Mit Cum-Ex-Geschäften konnten Investoren Steuern zurückfordern, die sie vorher gar nicht gezahlt haben. Die Funktionsweise dieser auch als Dividendenstripping bezeichneten Geschäfte soll anhand eines vereinfachten Beispiels geschildert werden. Die Zahlen sind dabei völlig willkürlich gewählt, Kurschwankungen bleiben ebenso außer Acht, wie Kurssicherungsgeschäfte, mit der in der Praxis mögliche Kursrisiken abgefedert werden.

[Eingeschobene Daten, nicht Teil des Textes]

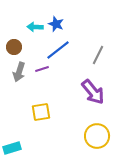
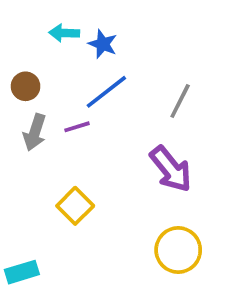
cyan arrow: (35, 27) -> (64, 33), moved
yellow square: (41, 112) -> (75, 206), turned -36

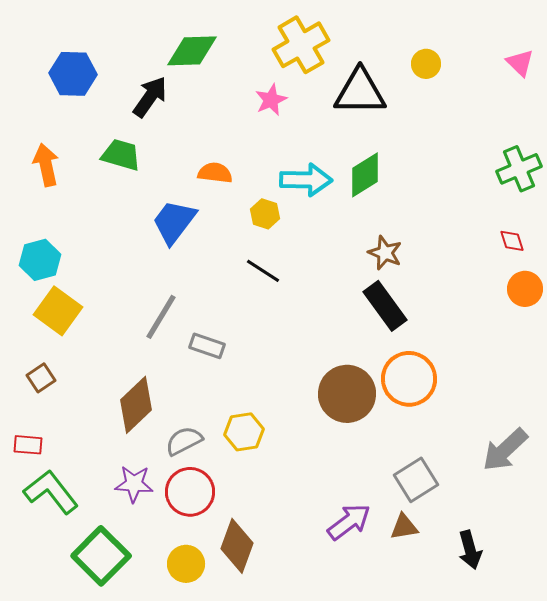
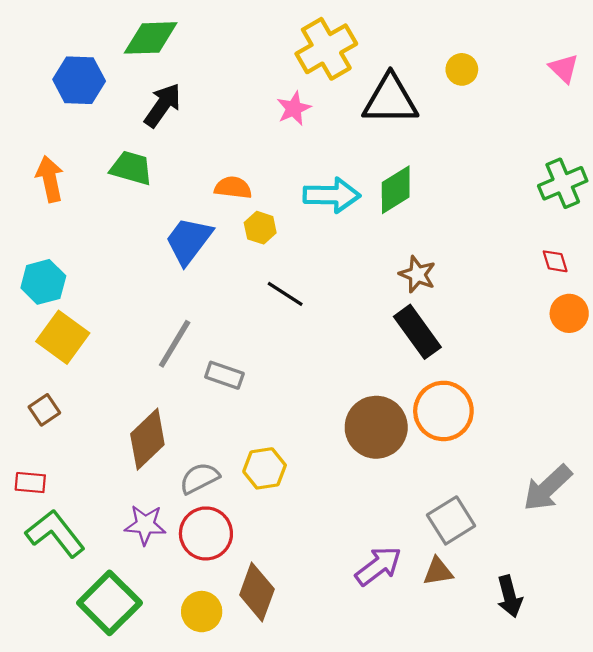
green diamond: (192, 51) -> (151, 38), moved
yellow hexagon: (265, 214) -> (260, 228), moved

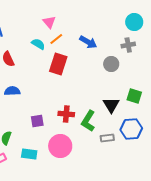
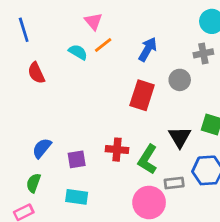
blue arrow: (88, 42) -> (148, 49), turned -90
red rectangle: (58, 64) -> (142, 95), moved
blue semicircle: (12, 91) -> (42, 148), moved, turned -49
pink circle: (60, 146) -> (149, 202), moved
cyan rectangle: (29, 154) -> (77, 197), moved

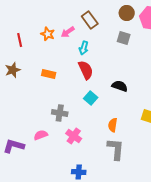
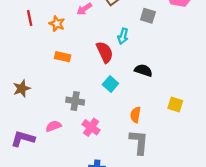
orange star: (48, 34) -> (57, 24), moved
cyan arrow: (84, 48) -> (123, 36), moved
brown star: (13, 70) -> (22, 89), moved

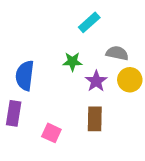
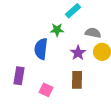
green star: (72, 62) -> (57, 30), moved
blue semicircle: (25, 76) -> (41, 49), moved

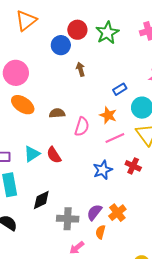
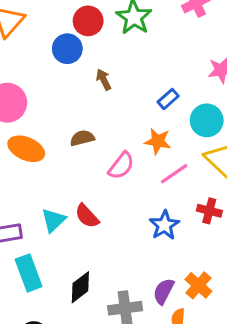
brown semicircle: (57, 113) -> (82, 138), moved
pink semicircle: (82, 127) -> (121, 166), turned 30

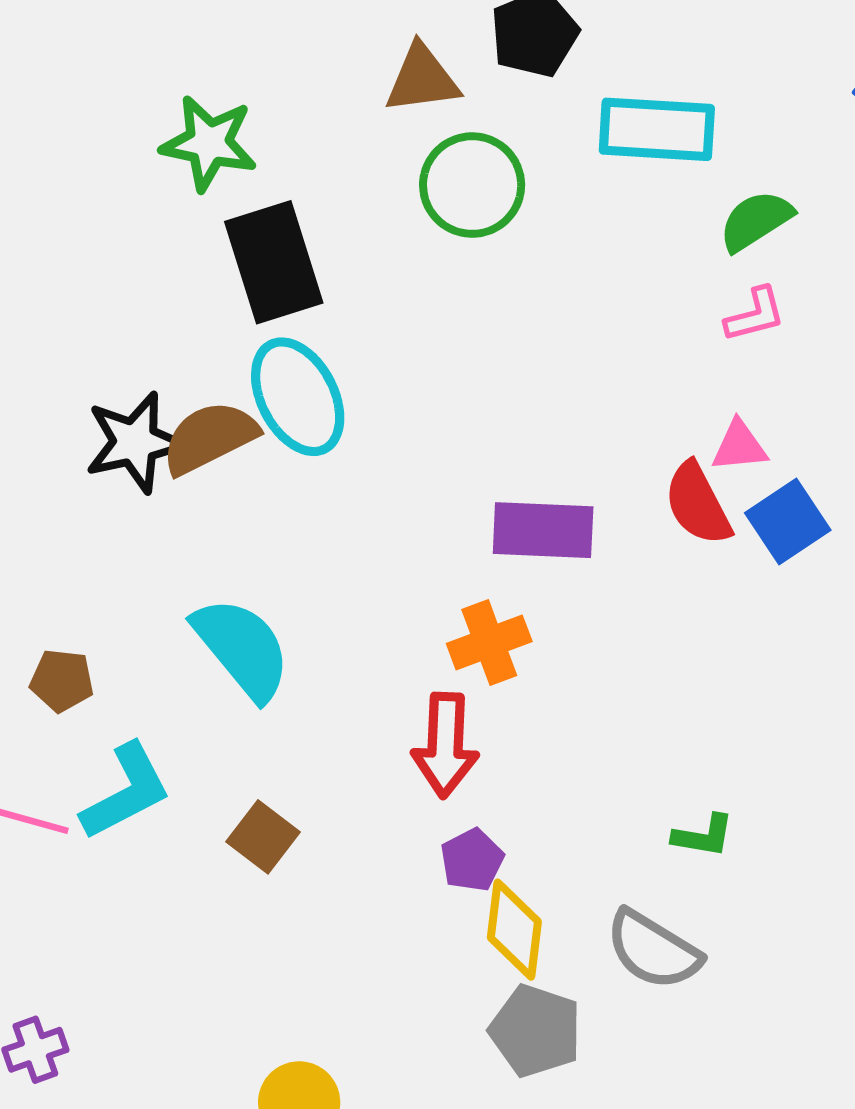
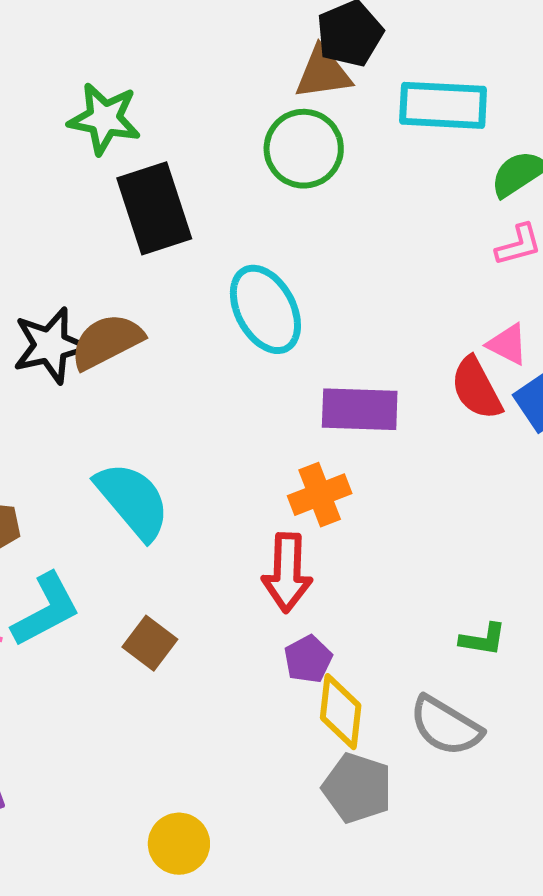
brown triangle: (422, 79) -> (323, 73), moved
cyan ellipse: (298, 397) -> (265, 309), moved
pink triangle: (739, 446) -> (508, 344), turned 33

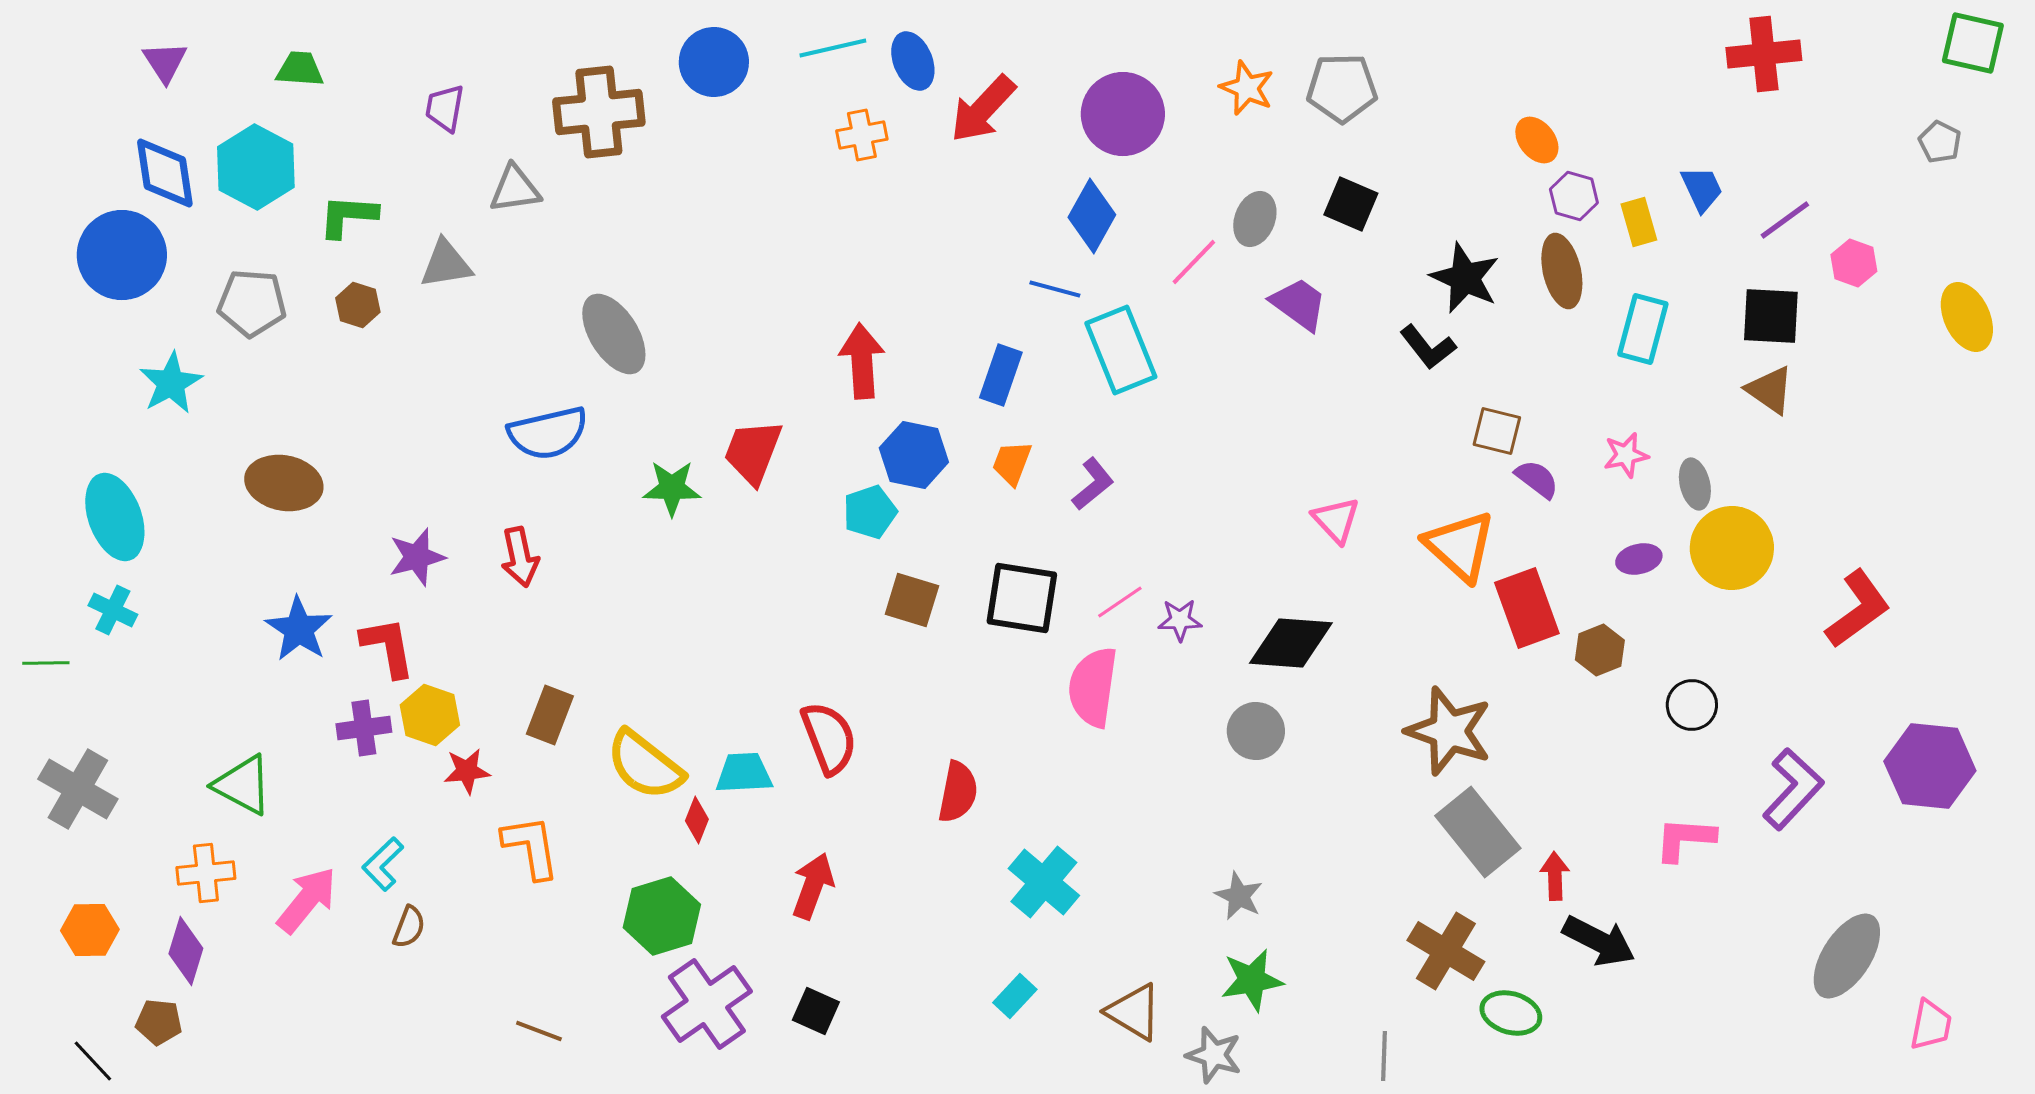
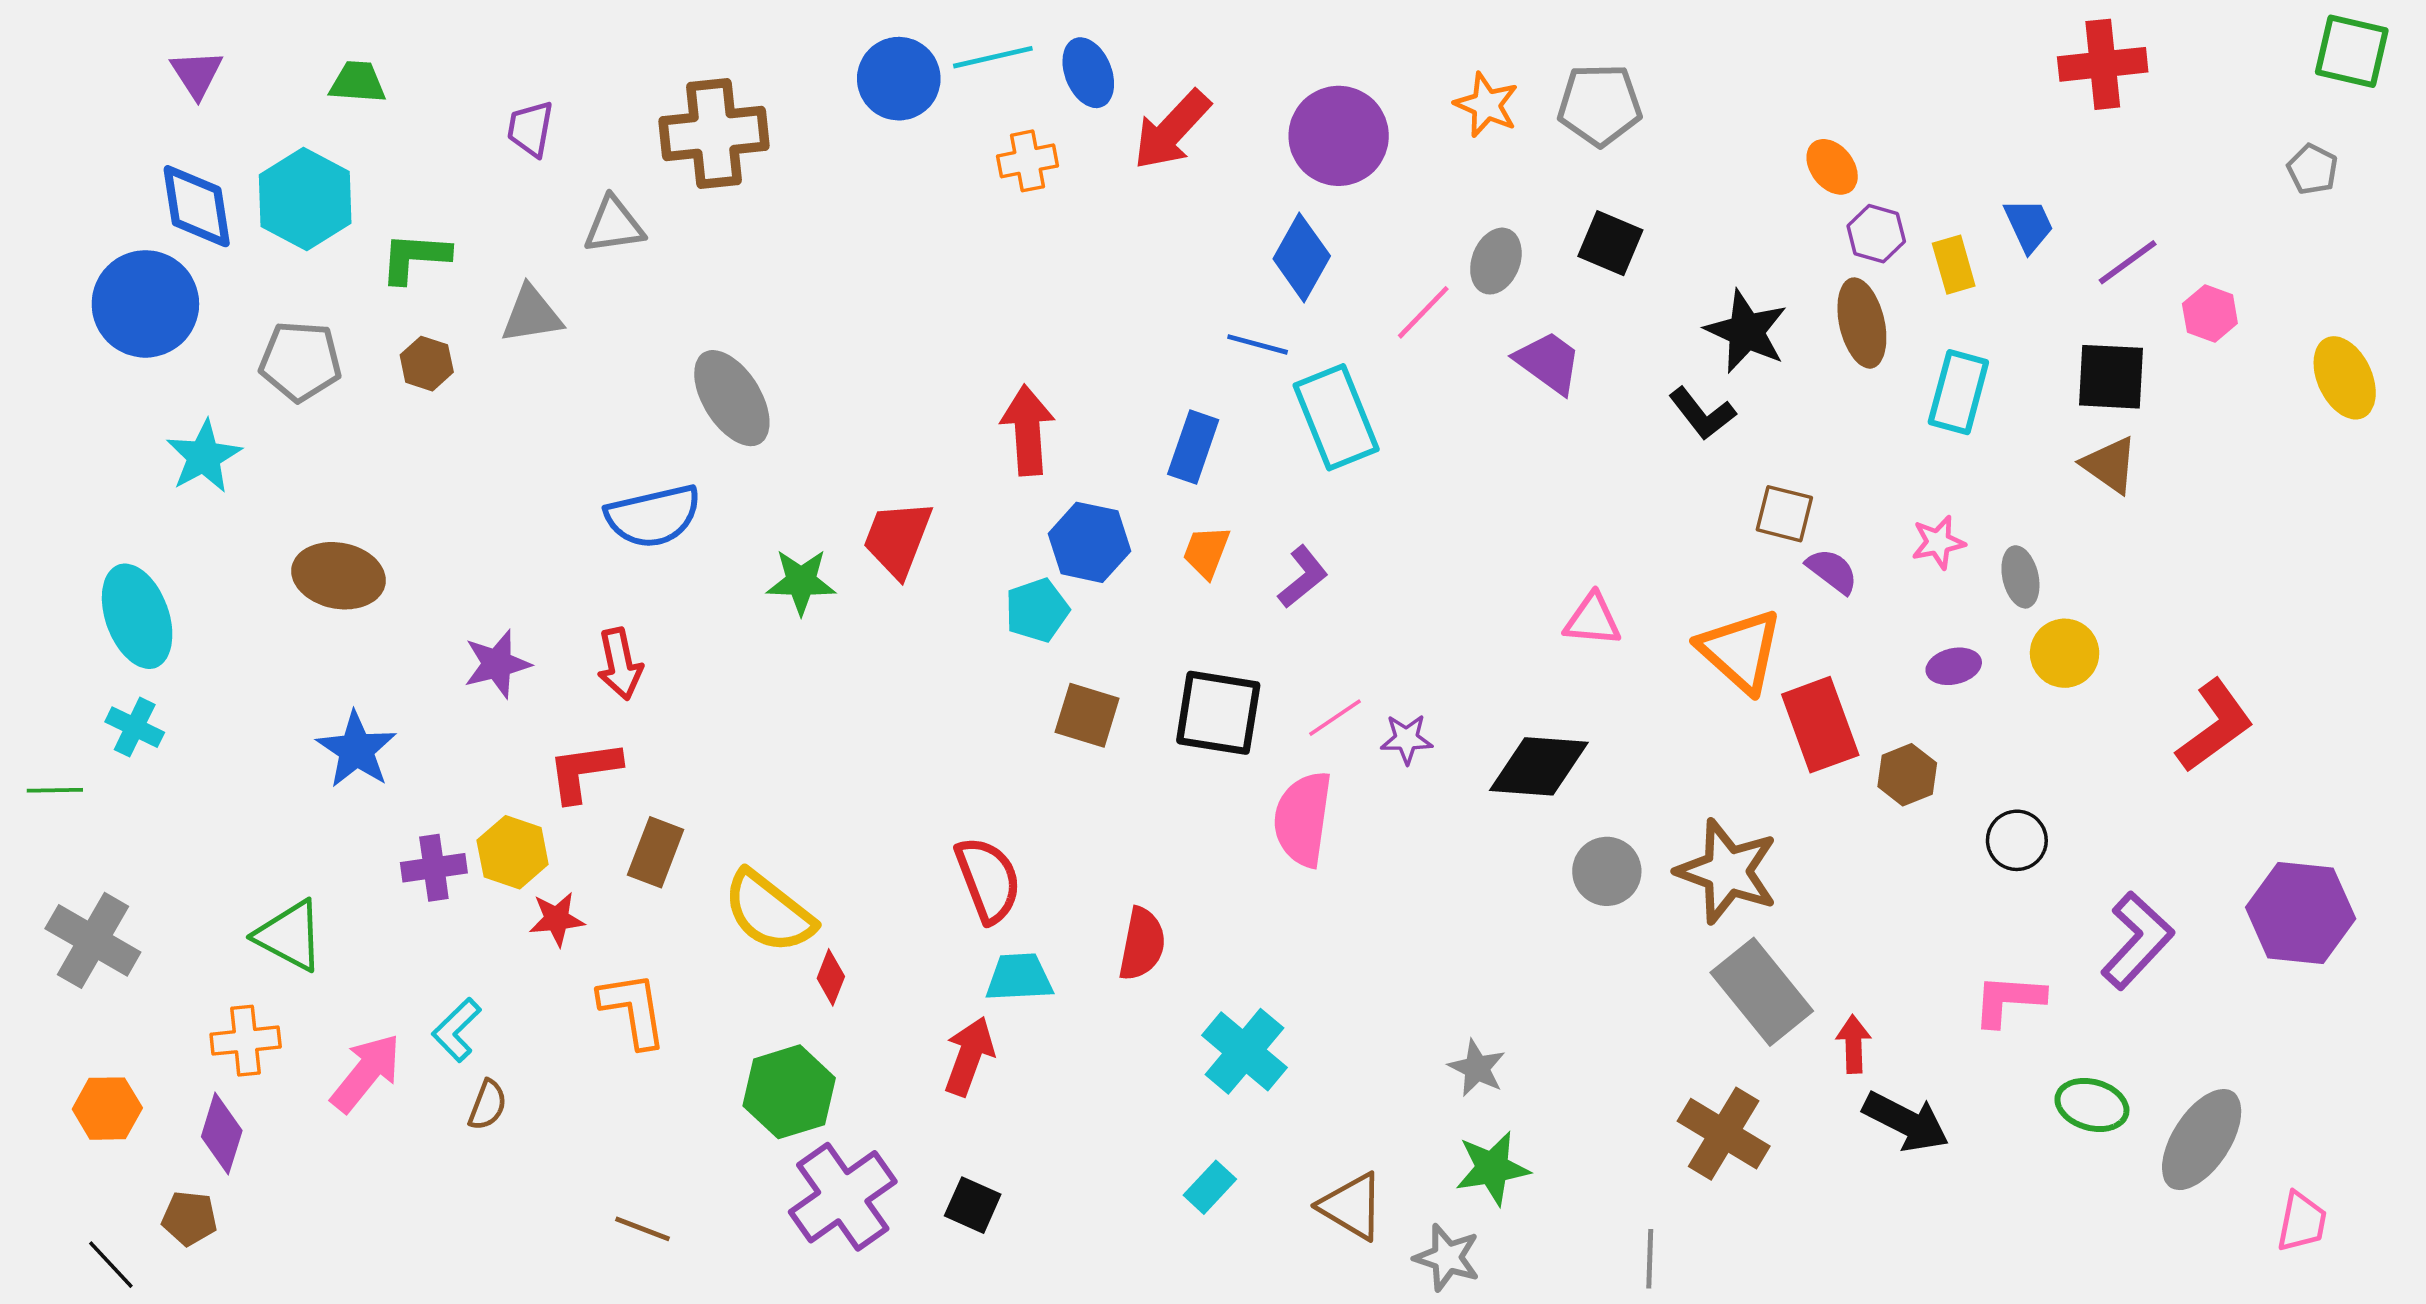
blue circle: (714, 62) -> (899, 79), moved
pink triangle: (1336, 520) -> (1593, 620), turned -42
yellow circle: (1732, 548) -> (2065, 653), size x0.7
red L-shape: (388, 647) -> (584, 771), moved, turned -88
gray circle: (1256, 731) -> (1607, 871), moved
cyan trapezoid: (744, 773) -> (1019, 977), moved
green ellipse: (1511, 1013) -> (2092, 1105), moved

Der Aktionär A hält Aktien des Unternehmens U im Wert von 100.000,00 Euro. Der erste Akt des Cum-Ex-Geschäfts spielt sich kurz vor dem Tag der Dividendenausschüttung ab, der auch als „Ex-Tag“ bezeichnet wird. Im Idealfall wird die (Brutto-)Dividende an diesem Tag vom Börsenkurs abgezogen, schließlich haben die Aktionäre die Dividende ausgezahlt bekommen und ein Käufer der, die Aktie einen Tag später erwirbt, bekommt die Dividende gerade nicht ausbezahlt. Der Tag vor der Dividendenausschüttung wird als „Cum-Tag“ bezeichnet. Der Kursunterschied im idealisierten Fall beträgt zwischen Cum-Tag und Ex-Tag also genau die in der Hauptversammlung festgelegte Dividende. Wir können festhalten: Vor der Dividendenzahlung ist der Kurs der Aktie mit Dividende (cum: lat. „mit“), nach der Dividendenzahlung wird von dem Aktienkurs die Dividende herausgerechnet (lat. ex: von/aus, heraus).

Spätestens am Cum-Tag kauft nun ein Investor B von einem ausländischen Investor C Aktien des Unternehmens U – im Wert von 100.000,00 Euro. Der ausländische Investor C besitzt aber überhaupt keine Aktien des Unternehmens U. Es handelt sich um einen sogenannten Leerverkauf, d.h. um seine Lieferverpflichtung gegenüber B erfüllen zu können muss sich Investor C sich selbst die Aktien besorgen. Das ist für sich genommen jedoch nicht ungewöhnlich, Leerverkäufe sind alltäglich.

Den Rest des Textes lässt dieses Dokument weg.